Man, my algebra never has been the greatest and I always get stuck on some problems that should be relatively easy because I second guess what I do if it is the correct way or not also, I know this horrible but what was the algebraic reason for multiplying by what you did? to make it fit the condition of absolute value a bit easier? but ill show a bit of work to where I am at
$\displaystyle \frac{1}{\sqrt{n^2+1}+n} < \epsilon$
$\displaystyle 1 < {\epsilon}{{\sqrt{n^2+1}+n}}$
Usually around steps like these I cannot determine If I am doing it correctly and make silly mistakes
Could I even do
$\displaystyle {\sqrt{n^2+1}+n} > \frac{1}{\epsilon}$
Edit: I must continue so my erroneous ways can be corrected, even if it hurts, not literally.
$\displaystyle {n^2+1+n^2} > ({\frac{1}{\epsilon}})^2$
$\displaystyle {2n^2+1} > ({\frac{1}{\epsilon}})^2$
$\displaystyle {2n^2} > ({\frac{1}{\epsilon}})^2 - 1$
Stuck
What Drexel did was what I had in mind for the solution. If you do it this, way, you're going to get something like:
$\displaystyle \sqrt{n^2+1}+n>\frac{1}{\epsilon}\implies 2n^2+1{\color{red}+2n\sqrt{n^2+1}}>(1/\epsilon)^2\implies$ $\displaystyle 2n\sqrt{n^2+1}>(1/\epsilon)^2-1-2n^2 \implies 4n^2(n^2+1)>[(1/\epsilon)^2-1-2n^2]^2$
and solving that equation for $\displaystyle n$ will give you a nasty quadratic.

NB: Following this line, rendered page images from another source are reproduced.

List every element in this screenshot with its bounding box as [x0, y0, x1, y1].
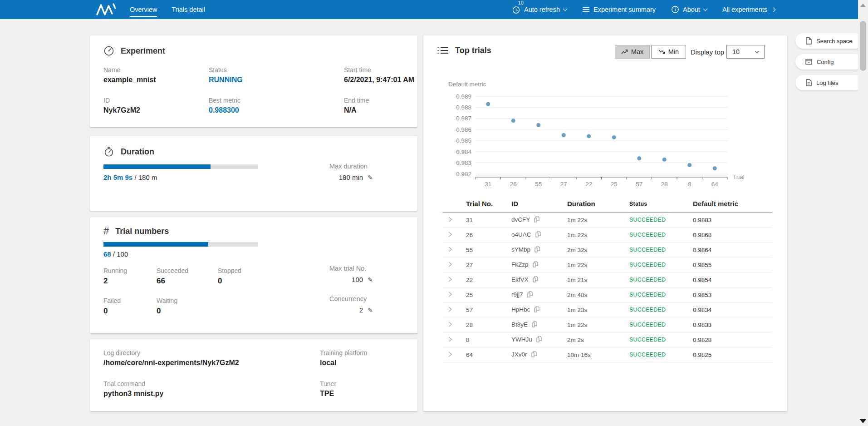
min-button[interactable]: Min: [651, 45, 686, 59]
stat-value: 0: [103, 307, 121, 316]
log-files-button[interactable]: Log files: [795, 75, 863, 90]
duration-progress-fill: [103, 164, 211, 169]
expand-row-icon[interactable]: [448, 276, 452, 284]
trial-id-cell: dvCFY: [506, 213, 562, 228]
field-label: Name: [103, 66, 156, 74]
trial-metric-cell: 0.9855: [687, 258, 772, 272]
field-value: N/A: [344, 106, 369, 114]
trial-duration-cell: 2m 32s: [562, 243, 624, 258]
stat-label: Running: [103, 267, 127, 274]
svg-text:25: 25: [611, 181, 618, 188]
scrollbar-thumb[interactable]: [860, 21, 866, 71]
concurrency-block: Concurrency 2 ✎: [329, 295, 379, 314]
about-menu[interactable]: About: [671, 5, 707, 14]
trial-status-cell: SUCCEEDED: [624, 258, 687, 272]
trial-duration-cell: 1m 22s: [562, 213, 624, 228]
trial-id-cell: Bt8yE: [506, 317, 562, 332]
expand-row-icon[interactable]: [448, 291, 452, 299]
stat-value: 2: [103, 277, 127, 286]
trial-status-cell: SUCCEEDED: [624, 213, 687, 228]
trial-metric-cell: 0.9828: [687, 332, 772, 347]
svg-text:0.989: 0.989: [456, 93, 471, 100]
scrollbar[interactable]: [858, 0, 868, 426]
all-experiments-link[interactable]: All experiments: [722, 6, 775, 13]
copy-id-icon[interactable]: [535, 231, 541, 239]
clock-icon: [512, 5, 520, 14]
edit-max-duration-icon[interactable]: ✎: [368, 174, 373, 181]
field-trial-command: Trial command python3 mnist.py: [103, 380, 163, 398]
trial-status-cell: SUCCEEDED: [624, 302, 687, 317]
field-label: Trial command: [103, 380, 163, 387]
chevron-down-icon: [755, 49, 760, 54]
scroll-up-arrow-icon[interactable]: [860, 4, 866, 7]
edit-concurrency-icon[interactable]: ✎: [368, 307, 373, 314]
expand-row-icon[interactable]: [448, 306, 452, 314]
table-row[interactable]: 25 r9jj7 2m 48s SUCCEEDED 0.9853: [442, 287, 772, 302]
stat-label: Failed: [103, 297, 121, 304]
expand-row-icon[interactable]: [448, 216, 452, 224]
concurrency-label: Concurrency: [329, 295, 379, 302]
table-row[interactable]: 27 FkZzp 1m 22s SUCCEEDED 0.9855: [442, 258, 772, 272]
table-row[interactable]: 57 HpHbc 1m 23s SUCCEEDED 0.9834: [442, 302, 772, 317]
trial-duration-cell: 10m 16s: [562, 347, 624, 362]
trial-no-cell: 64: [461, 347, 506, 362]
file-icon: [805, 79, 812, 86]
stopwatch-icon: [103, 146, 114, 157]
stat-stopped: Stopped 0: [218, 267, 241, 286]
trial-no-cell: 55: [461, 243, 506, 258]
table-row[interactable]: 28 Bt8yE 1m 22s SUCCEEDED 0.9833: [442, 317, 772, 332]
max-button[interactable]: Max: [615, 45, 650, 59]
edit-max-trial-icon[interactable]: ✎: [368, 276, 373, 283]
expand-row-icon[interactable]: [448, 261, 452, 269]
expand-row-icon[interactable]: [448, 231, 452, 239]
field-start-time: Start time 6/2/2021, 9:47:01 AM: [344, 66, 414, 84]
expand-row-icon[interactable]: [448, 336, 452, 344]
expand-row-icon[interactable]: [448, 321, 452, 329]
trial-numbers-card: # Trial numbers 68 / 100 Running 2 Succe…: [90, 217, 417, 333]
trial-id-cell: YWHJu: [506, 332, 562, 347]
trial-duration-cell: 2m 2s: [562, 332, 624, 347]
max-duration-unit: min: [352, 173, 363, 181]
display-top-select[interactable]: 10: [726, 45, 765, 59]
min-button-label: Min: [668, 48, 679, 55]
svg-text:Trial: Trial: [733, 173, 745, 180]
search-space-button[interactable]: Search space: [795, 33, 863, 49]
copy-id-icon[interactable]: [532, 321, 537, 329]
trial-id-cell: r9jj7: [506, 287, 562, 302]
nni-logo-icon[interactable]: [95, 2, 117, 17]
table-row[interactable]: 31 dvCFY 1m 22s SUCCEEDED 0.9883: [442, 213, 772, 228]
max-trial-block: Max trial No. 100 ✎: [329, 265, 379, 283]
copy-id-icon[interactable]: [531, 351, 537, 359]
expand-row-icon[interactable]: [448, 246, 452, 254]
trial-metric-cell: 0.9833: [687, 317, 772, 332]
svg-text:64: 64: [711, 181, 719, 188]
auto-refresh-menu[interactable]: 10 Auto refresh: [512, 5, 567, 14]
trial-metric-cell: 0.9834: [687, 302, 772, 317]
table-row[interactable]: 55 sYMbp 2m 32s SUCCEEDED 0.9864: [442, 243, 772, 258]
stat-value: 66: [157, 277, 188, 286]
tab-trials-detail[interactable]: Trials detail: [172, 4, 205, 15]
chevron-down-icon: [563, 6, 568, 11]
experiment-summary-button[interactable]: Experiment summary: [582, 6, 656, 13]
trial-no-cell: 26: [461, 228, 506, 243]
list-icon: [582, 6, 590, 13]
copy-id-icon[interactable]: [536, 336, 542, 344]
svg-text:0.986: 0.986: [456, 126, 471, 133]
status-badge: RUNNING: [209, 76, 243, 84]
duration-progress-text: 2h 5m 9s / 180 m: [103, 173, 157, 181]
scroll-down-arrow-icon[interactable]: [860, 419, 866, 423]
copy-id-icon[interactable]: [533, 276, 538, 284]
table-row[interactable]: 22 EkfVX 1m 21s SUCCEEDED 0.9854: [442, 272, 772, 287]
table-row[interactable]: 8 YWHJu 2m 2s SUCCEEDED 0.9828: [442, 332, 772, 347]
copy-id-icon[interactable]: [534, 306, 539, 314]
table-row[interactable]: 26 o4UAC 1m 22s SUCCEEDED 0.9868: [442, 228, 772, 243]
copy-id-icon[interactable]: [533, 261, 538, 269]
copy-id-icon[interactable]: [535, 246, 540, 254]
copy-id-icon[interactable]: [534, 216, 539, 224]
trial-status-cell: SUCCEEDED: [624, 287, 687, 302]
table-row[interactable]: 64 JXv0r 10m 16s SUCCEEDED 0.9825: [442, 347, 772, 362]
tab-overview[interactable]: Overview: [130, 4, 157, 15]
copy-id-icon[interactable]: [527, 291, 533, 299]
expand-row-icon[interactable]: [448, 351, 452, 359]
config-button[interactable]: Config: [795, 54, 863, 69]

All you have to realize is that saying $\displaystyle \frac{1}{\text{whatever}}<\frac{1}{\text{whatever else}}$ assuming positivity is that $\displaystyle \text{whatever}>\text{whatever else}$. Now just note that $\displaystyle n^2+1>n^2\implies \sqrt{n^2+1}>\sqrt{n^2}=n\implies \sqrt{n^2+1}+n>2n\implies \sqrt{n^2+1}+n>n$